Statistical analyses were carried out using GraphPad Prism^® version 9.1.2 (GraphPad Software, San Diego, CA, USA) and MATLAB Online (MathWorks^® Inc, Natick, MA, USA). The differences between the control and patients were evaluated by a Kruskal–Wallis test at a significance level of 0.05.

4.8. Homology Modeling

Homology modeling with follow-up geometry optimization was performed in Modeller [42], using the crystal structure 3GHG [43] as a template. The crystal structure was shortened to contain amino acids 27—60 of chains A and D (corresponding to fibrinogen chain Aα) (mature protein numbering), 68—92 of chains B and E (=chain Bβ), and 14–35 of chains C and F (=chain γ) (Figure 5). Since a β-hairpin that contains amino acid BβA68 is surrounded by the Aα chain, and these two chains mutually interact (disulfide bridge between BβC65 and Aα’C36), we considered the possible influence of the BβA68S mutation to both Bβ and Aα’ chains. To bring more degrees of freedom into the geometry of the system, we removed specific amino acids in the Bβ and Aα’ chains from the template structure. In total, five differently adjusted template structures were tested, and the best one was chosen according to stereochemical properties and agreement with the crystal structure 3GHG. The best alignment misses amino acids 66–71 of the chain B and 33–37 of the chain D, and the disulfide bridge between amino acids corresponding to BβC65 and Aα’C36 is defined.

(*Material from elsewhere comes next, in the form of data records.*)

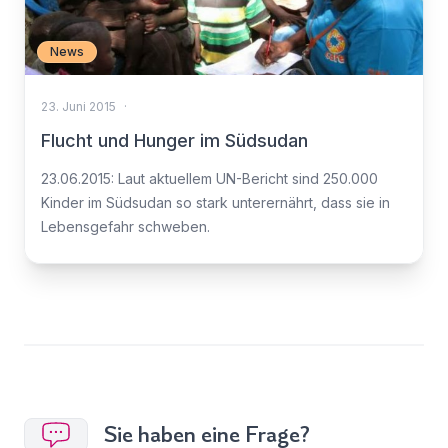
News
23. Juni 2015
·
Flucht und Hunger im Südsudan
23.06.2015: Laut aktuellem UN-Bericht sind 250.000
Kinder im Südsudan so stark unterernährt, dass sie in
Lebensgefahr schweben.
Sie haben eine Frage?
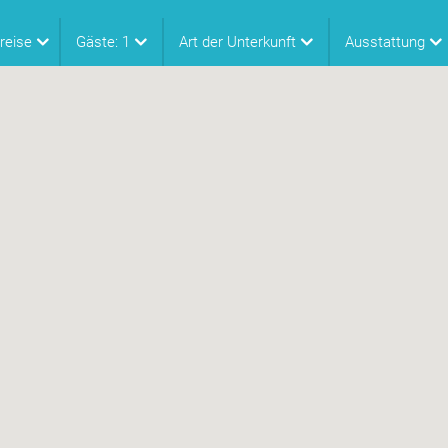
reise
Gäste:
1
Art der Unterkunft
Ausstattung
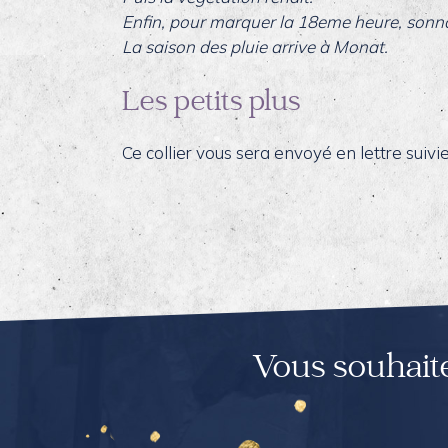
Enfin, pour marquer la 18eme heure, sonnant
La saison des pluie arrive à Monat.
Les petits plus
Ce collier vous sera envoyé en lettre suiv
Vous souhait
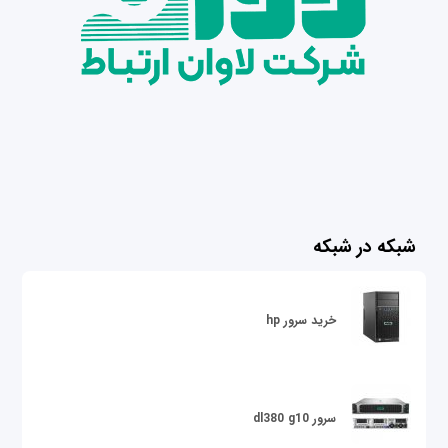
شبکه در شبکه
خرید سرور hp
سرور dl380 g10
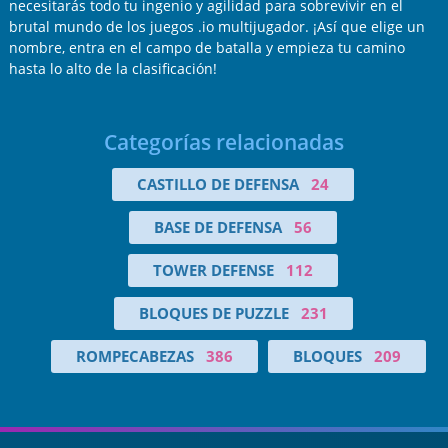
necesitarás todo tu ingenio y agilidad para sobrevivir en el
brutal mundo de los juegos .io multijugador. ¡Así que elige un
nombre, entra en el campo de batalla y empieza tu camino
hasta lo alto de la clasificación!
Categorías relacionadas
CASTILLO DE DEFENSA
24
BASE DE DEFENSA
56
TOWER DEFENSE
112
BLOQUES DE PUZZLE
231
ROMPECABEZAS
386
BLOQUES
209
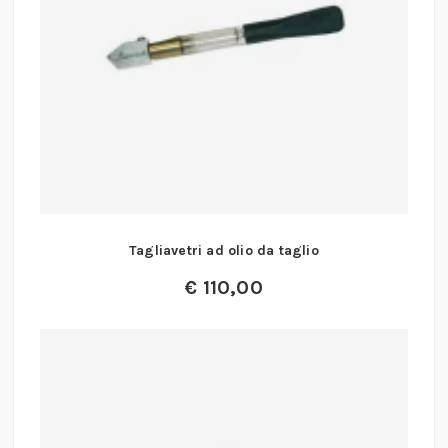
Tagliavetri ad olio da taglio
€
110,00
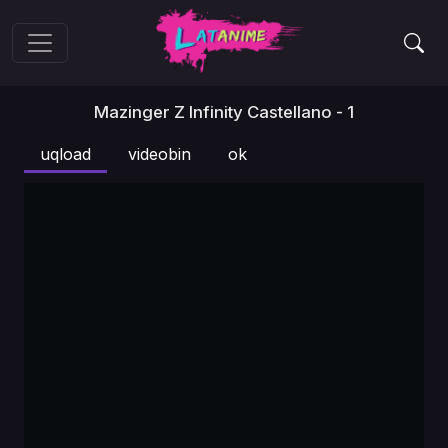
Mazinger Z Infinity Castellano - 1
uqload
videobin
ok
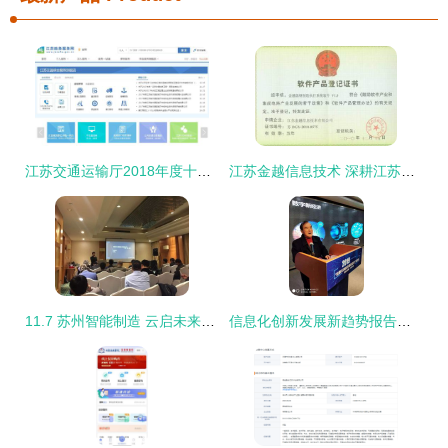
江苏交通运输厅2018年度十项为民服务实事正式发布，信息技术咨询助力便民服务
江苏金越信息技术 深耕江苏的信息技术咨询服务先锋
11.7 苏州智能制造 云启未来，数字化赋能产业新动能
信息化创新发展新趋势报告会在宁召开 聚焦江苏信息技术咨询新动向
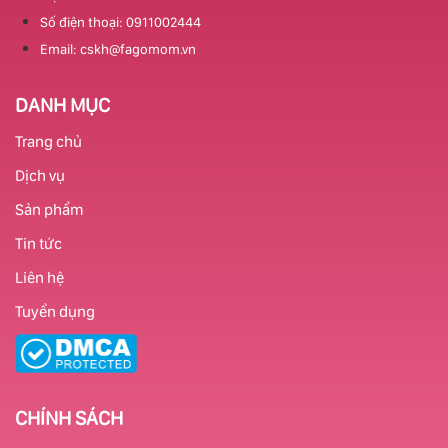
Số điện thoại: 0911002444
Email: cskh@fagomom.vn
DANH MỤC
Trang chủ
Dịch vụ
Sản phẩm
Tin tức
Liên hệ
Tuyển dụng
CHÍNH SÁCH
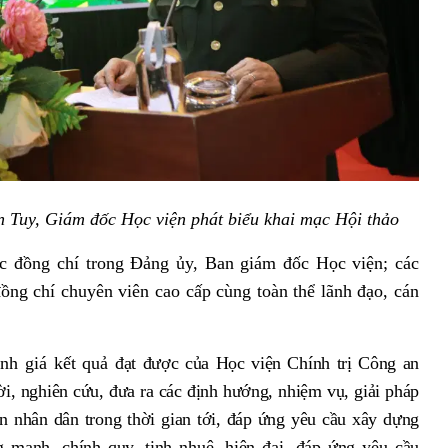
 Tuy, Giám đốc Học viện phát biểu khai mạc Hội thảo
c đồng chí trong Đảng ủy, Ban giám đốc Học viện; các
ồng chí chuyên viên cao cấp cùng toàn thể lãnh đạo, cán
nh giá kết quả
đạt được của Học viện Chính trị Công an
i, nghiên cứu, đưa ra các định hướng, nhiệm vụ, giải pháp
n nhân dân trong thời gian tới, đáp ứng yêu cầu xây dựng
 mạnh, chính quy, tinh nhuệ, hiện đại, đáp ứng yêu cầu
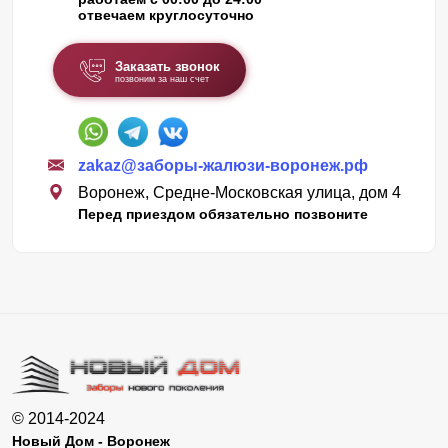
отвечаем круглосуточно
Заказать звонок
позвоним за наш счет
zakaz@заборы-жалюзи-воронеж.рф
Воронеж, Средне-Московская улица, дом 4
Перед приездом обязательно позвоните
© 2014-2024
Новый Дом - Воронеж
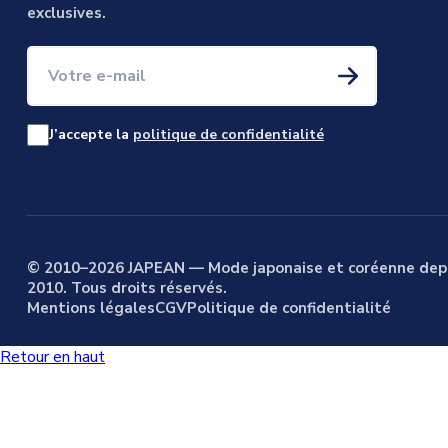
exclusives.
Votre e-mail
J’accepte la
politique de confidentialité
© 2010–2026 JAPEAN — Mode japonaise et coréenne dep
2010. Tous droits réservés.
Mentions légales
CGV
Politique de confidentialité
Retour en haut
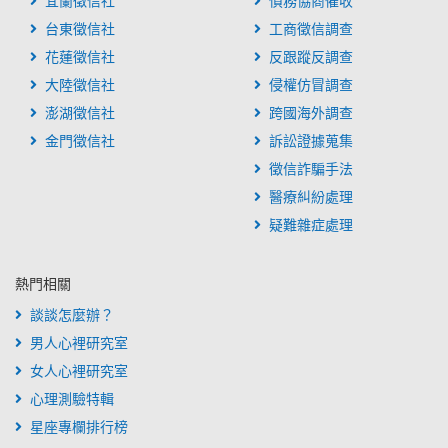
宜蘭徵信社
債務協商催收
台東徵信社
工商徵信調查
花蓮徵信社
反跟蹤反調查
大陸徵信社
侵權仿冒調查
澎湖徵信社
跨國海外調查
金門徵信社
訴訟證據蒐集
徵信詐騙手法
醫療糾紛處理
疑難雜症處理
熱門相關
談談怎麼辦？
男人心裡研究室
女人心裡研究室
心理測驗特輯
星座專欄排行榜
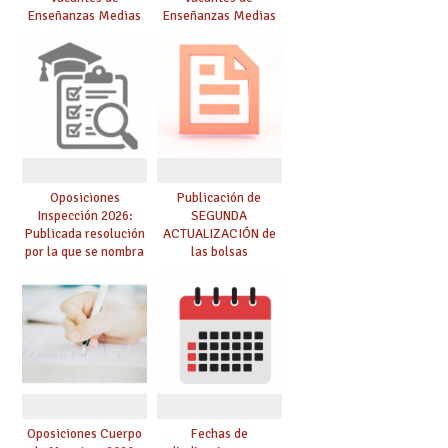
Enseñanzas Medias
Enseñanzas Medias
para el curso 26/27
para el curso 26-27
Oposiciones
Publicación de
Inspección 2026:
SEGUNDA
Publicada resolución
ACTUALIZACIÓN de
por la que se nombra
las bolsas
funcionarios/as en
provisionales de
prácticas, se regulan
Cuerpo de Maestros
dichas prácticas y se
de especialidades
convoca acto público
convocadas a
de adjudicación
oposición
Oposiciones Cuerpo
Fechas de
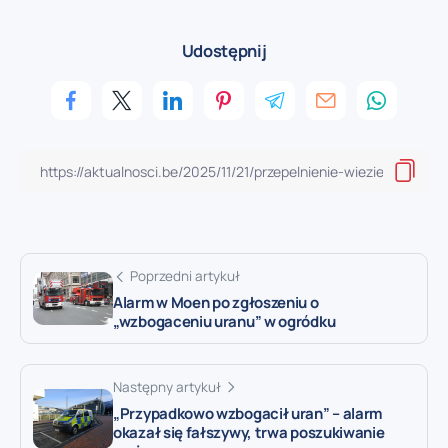
Udostępnij
Poprzedni artykuł
Alarm w Moen po zgłoszeniu o
„wzbogaceniu uranu” w ogródku
Następny artykuł
„Przypadkowo wzbogacił uran” – alarm
okazał się fałszywy, trwa poszukiwanie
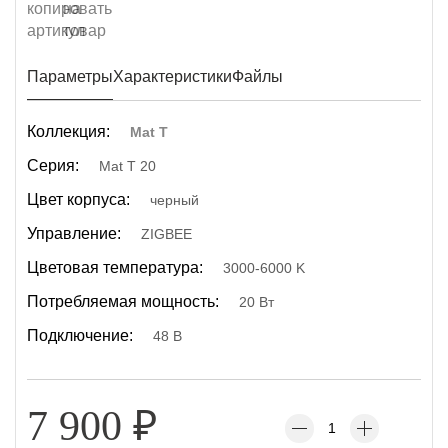
Параметры
Характеристики
Файлы
Коллекция:
Mat T
Серия:
Mat T 20
Цвет корпуса:
черный
Управление:
ZIGBEE
Цветовая температура:
3000-6000 K
Потребляемая мощность:
20 Вт
Подключение:
48 В
7 900
₽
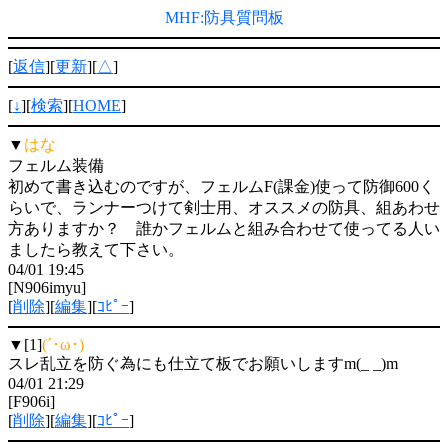
MHF:防具質問板
[
返信
][
更新
][
△
]
[
↓
][
検索
][
HOME
]
▼
はな
フェルム装備
初めて書き込むのですが、フェルムF(課金)使って防御600く
らいで、ランナーつけて剣士用、オススメの防具、組あわせ
方ありますか？ 誰かフェルムと組み合わせて使ってる人い
ましたら教えて下さい。
04/01 19:45
[N906imyu]
[
削除
][
編集
][
ｺﾋﾟｰ
]
▼[1]
(´･ω･)
スレ乱立を防ぐ為にも仕立て板でお願いしますm(_ _)m
04/01 21:29
[F906i]
[
削除
][
編集
][
ｺﾋﾟｰ
]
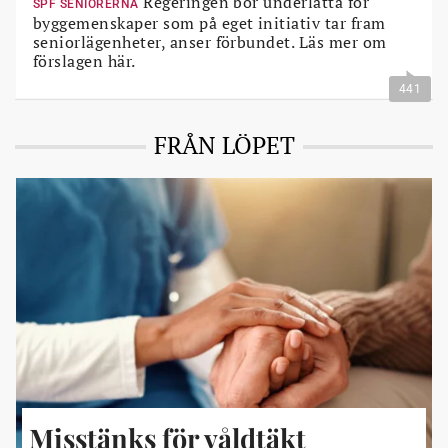
Regeringen bör underlätta för
SPF SENIORERNA
byggemenskaper som på eget initiativ tar fram
seniorlägenheter, anser förbundet. Läs mer om
förslagen här.
441
FRÅN LÖPET
Misstänks för våldtäkt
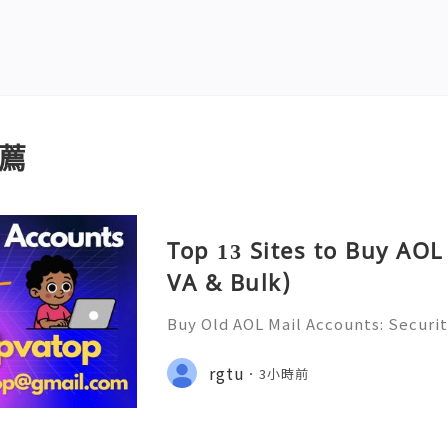
薦
Top 13 Sites to Buy AOL
VA & Bulk)
Buy Old AOL Mail Accounts: Securit
s, Safe Alternatives & Responsib
2026 🚪🚀💬📞📩 We’re always ready
rgtu
3小時前
💼⏰📩🌟🌐✨ We are available on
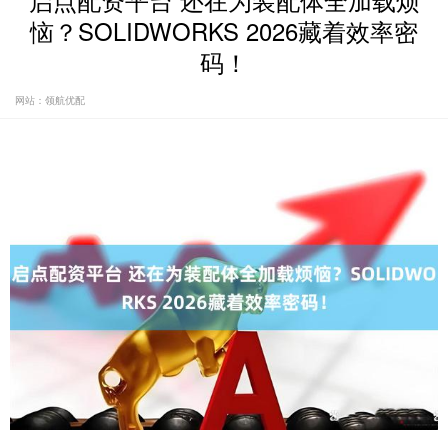
启点配资平台 还在为装配体全加载烦
恼？SOLIDWORKS 2026藏着效率密
码！
网站：领航优配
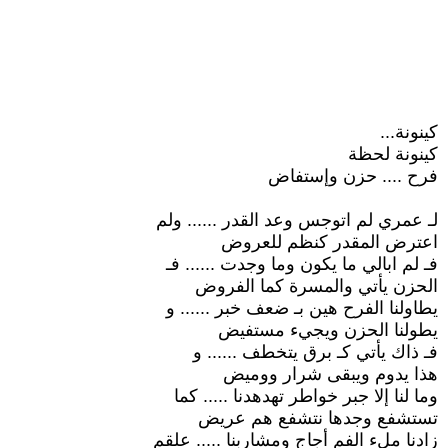
كينونة...
كينونة لحظة
فرح .... حزن وإستفاض
لـ عمري لم اتوجس وعد القدر ...... ولم
اعترض المقدر كنظم للعروض
فـ لم ابالي ما يكون وما وجدت ...... فـ
الحزن يأتي والمسرة كما الفروض
يطاولنا الفرح هين بـ ضعف خبر ...... و
يطولنا الحزن ويجيء مستفيض
فـ ذاك يأتي كـ برق يتخطف ...... و
هذا يدوم ويبقى شرار ووميض
وما لنا إلا جبر خواطر تهدهدنا ..... كما
تستشفع وجدها نتشفع هم عريض
زادنا ملء الفم أجاج ومشاربنا ..... علقم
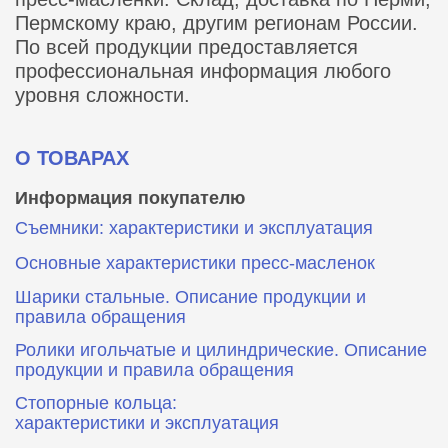
Пермскому краю, другим регионам России.
По всей продукции предоставляется
профессиональная информация любого
уровня сложности.
О ТОВАРАХ
Информация покупателю
Съемники: характеристики и эксплуатация
Основные характеристики пресс‑масленок
Шарики стальные. Описание продукции и
правила обращения
Ролики игольчатые и цилиндрические. Описание
продукции и правила обращения
Стопорные кольца:
характеристики и эксплуатация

To compare structures obtained by the same technique, a model of the above-mentioned fragment of WT fibrinogen was constructed using the same template structure. A set of five models was computed for each model, and the best of them was chosen according to Modeller’s self-evolving function and stereochemical properties determined by Procheck [44]. The RMSDs of structures were determined in SwissPDBViewer [45], and the secondary structure for the whole structures was classified according to Kabsch and Sander [46], as implemented in Procheck. The resulting structures of homology modeling are available in the Supplementary Materials—Coordinates S1 and S2.

5. Conclusions

To the best of our knowledge, we have described the four novel fibrinogen variants all located in the FGB gene—heterozygous missense BβY416C and BβA68S, homozygous nonsense BβY345*, and heterozygous nonsense BβW403* mutations. We investigated these mutations by a set of biochemical and bioinformatical methods. All patients had decreased levels of functional and plasmatic fibrinogen, except those with BβA68S, which only had lower functional fibrinogen. Functional tests showed abnormal fibrin development in all patients with lower maximal absorbance and impaired fibrin degradation of BβY416C and BβW403* fibrinogens. Moreover, fibrinopeptide cleavage measurements revealed differences between the release of FpB in patients with BβA68S and those of the control. The results obtained from SEM were significantly different in fiber thicknesses for BβY416C, BβA68S, and BβW403* and in fiber densities for BβY416C and BβW403*. Homology modeling showed the impaired protein structure of BβA68S. Collectively, these results indicate that the mutations cause congenital fibrinogen disorders in all patients. Our study demonstrates that the identification, characterization, and modeling of novel fibrinogen variants brings new knowledge to fibrinogen domain structures and interactions that influence the assembly, secretion, and function of this molecule.